**RECORD EXCERPTS**.
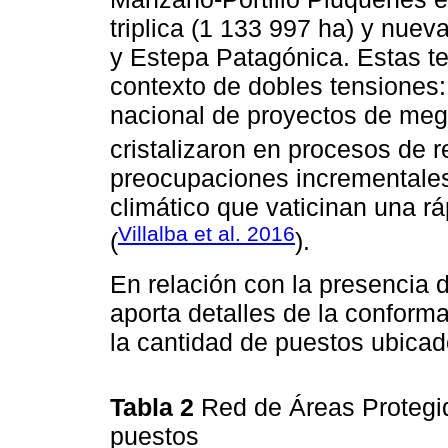
triplica (1 133 997 ha) y nue
y Estepa Patagónica. Estas t
contexto de dobles tensiones:
nacional de proyectos de mega
cristalizaron en procesos de re
preocupaciones incrementales
climático que vaticinan una rá
Villalba et al. 2016
(
).
En relación con la presencia 
aporta detalles de la conform
la cantidad de puestos ubicad
Tabla 2
Red de Áreas Protegi
puestos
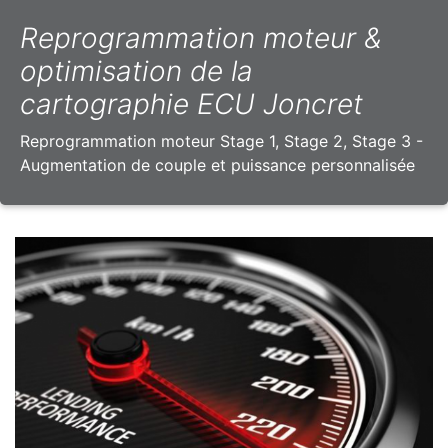
Reprogrammation moteur &
optimisation de la
cartographie ECU Joncret
Reprogrammation moteur Stage 1, Stage 2, Stage 3 -
Augmentation de couple et puissance personnalisée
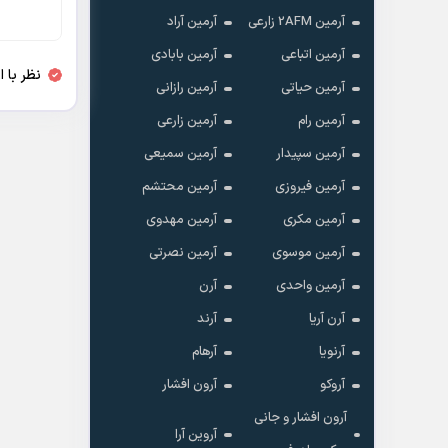
آرمین 2AFM زارعی
آرمین آراد
آرمین اتباعی
آرمین بابادی
نظر با 
آرمین حیاتی
آرمین رازانی
آرمین رام
آرمین زارعی
آرمین سپیدار
آرمین سمیعی
آرمین فیروزی
آرمین محتشم
آرمین مکری
آرمین مهدوی
آرمین موسوی
آرمین نصرتی
آرمین واحدی
آرن
آرن آریا
آرند
آرنویا
آرهام
آروکو
آرون افشار
آرون افشار و جانی
آروین آرا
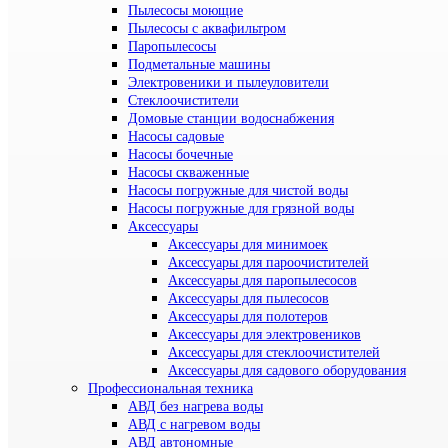
Пылесосы моющие
Пылесосы с аквафильтром
Паропылесосы
Подметальные машины
Электровеники и пылеуловители
Стеклоочистители
Домовые станции водоснабжения
Насосы садовые
Насосы бочечные
Насосы скваженные
Насосы погружные для чистой воды
Насосы погружные для грязной воды
Аксессуары
Аксессуары для минимоек
Аксессуары для пароочистителей
Аксессуары для паропылесосов
Аксессуары для пылесосов
Аксессуары для полотеров
Аксессуары для электровеников
Аксессуары для стеклоочистителей
Аксессуары для садового оборудования
Профессиональная техника
АВД без нагрева воды
АВД с нагревом воды
АВД автономные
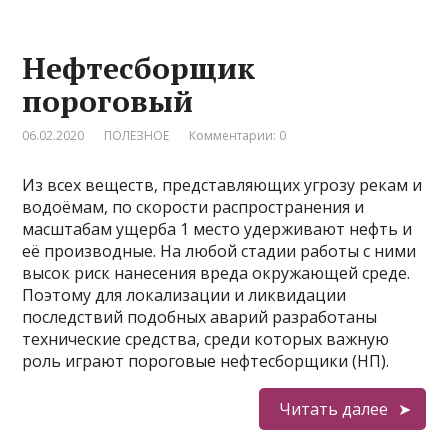
Нефтесборщик
пороговый
06.02.2020
ПОЛЕЗНОЕ
Комментарии: 0
Из всех веществ, представляющих угрозу рекам и
водоёмам, по скорости распространения и
масштабам ущерба 1 место удерживают нефть и
её производные. На любой стадии работы с ними
высок риск нанесения вреда окружающей среде.
Поэтому для локализации и ликвидации
последствий подобных аварий разработаны
технические средства, среди которых важную
роль играют пороговые нефтесборщики (НП).
Читать далее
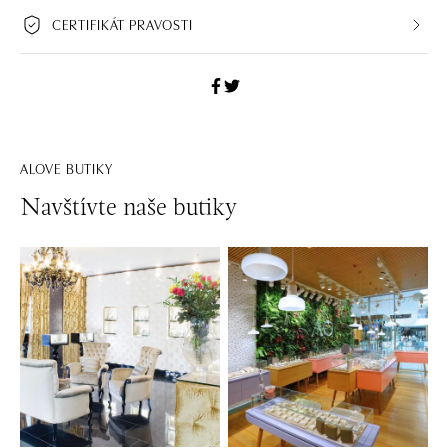
CERTIFIKÁT PRAVOSTI
ALOVE BUTIKY
Navštívte naše butiky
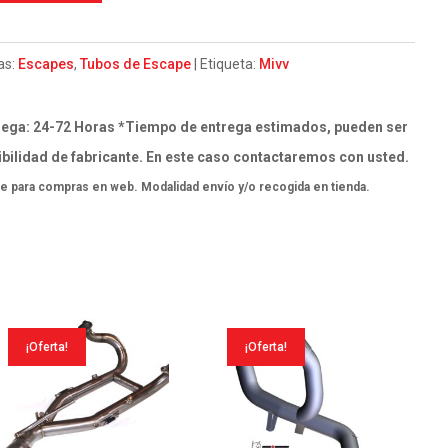
as:
Escapes
,
Tubos de Escape
Etiqueta:
Mivv
ega: 24-72 Horas *Tiempo de entrega estimados, pueden ser
bilidad de fabricante. En este caso contactaremos con usted.
e para compras en web. Modalidad envío y/o recogida en tienda.
¡Oferta!
¡Oferta!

**WHAT YOU SHOULD DO**.
Exact repetition of all the records is required, with the pictures excluded.

**OUTPUT OF THE TASK**.
triplica (1 133 997 ha) y nue
y Estepa Patagónica. Estas t
contexto de dobles tensiones:
nacional de proyectos de mega
cristalizaron en procesos de re
preocupaciones incrementales
climático que vaticinan una rá
Villalba et al. 2016
(
).
En relación con la presencia 
aporta detalles de la conform
la cantidad de puestos ubicad
Tabla 2
Red de Áreas Protegi
puestos
Reprogrammation moteur &
optimisation de la
cartographie ECU Joncret
Reprogrammation moteur Stage 1, Stage 2, Stage 3 -
Augmentation de couple et puissance personnalisée
آرمین 2AFM زارعی
آرمین آراد
آرمین اتباعی
آرمین بابادی
نظر با 
آرمین حیاتی
آرمین رازانی
آرمین رام
آرمین زارعی
آرمین سپیدار
آرمین سمیعی
آرمین فیروزی
آرمین محتشم
آرمین مکری
آرمین مهدوی
آرمین موسوی
آرمین نصرتی
آرمین واحدی
آرن
آرن آریا
آرند
آرنویا
آرهام
آروکو
آرون افشار
آرون افشار و جانی
آروین آرا
Пылесосы моющие
Пылесосы с аквафильтром
Паропылесосы
Подметальные машины
Электровеники и пылеуловители
Стеклоочистители
Домовые станции водоснабжения
Насосы садовые
Насосы бочечные
Насосы скваженные
Насосы погружные для чистой воды
Насосы погружные для грязной воды
Аксессуары
Аксессуары для минимоек
Аксессуары для пароочистителей
Аксессуары для паропылесосов
Аксессуары для пылесосов
Аксессуары для полотеров
Аксессуары для электровеников
Аксессуары для стеклоочистителей
Аксессуары для садового оборудования
Профессиональная техника
АВД без нагрева воды
АВД с нагревом воды
АВД автономные
Нефтесборщик
пороговый
06.02.2020
ПОЛЕЗНОЕ
Комментарии: 0
Из всех веществ, представляющих угрозу рекам и
водоёмам, по скорости распространения и
масштабам ущерба 1 место удерживают нефть и
её производные. На любой стадии работы с ними
высок риск нанесения вреда окружающей среде.
Поэтому для локализации и ликвидации
последствий подобных аварий разработаны
технические средства, среди которых важную
роль играют пороговые нефтесборщики (НП).
Читать далее
CERTIFIKÁT PRAVOSTI
ALOVE BUTIKY
Navštívte naše butiky
as:
Escapes
,
Tubos de Escape
Etiqueta:
Mivv
ega: 24-72 Horas *Tiempo de entrega estimados, pueden ser
bilidad de fabricante. En este caso contactaremos con usted.
e para compras en web. Modalidad envío y/o recogida en tienda.
¡Oferta!
¡Oferta!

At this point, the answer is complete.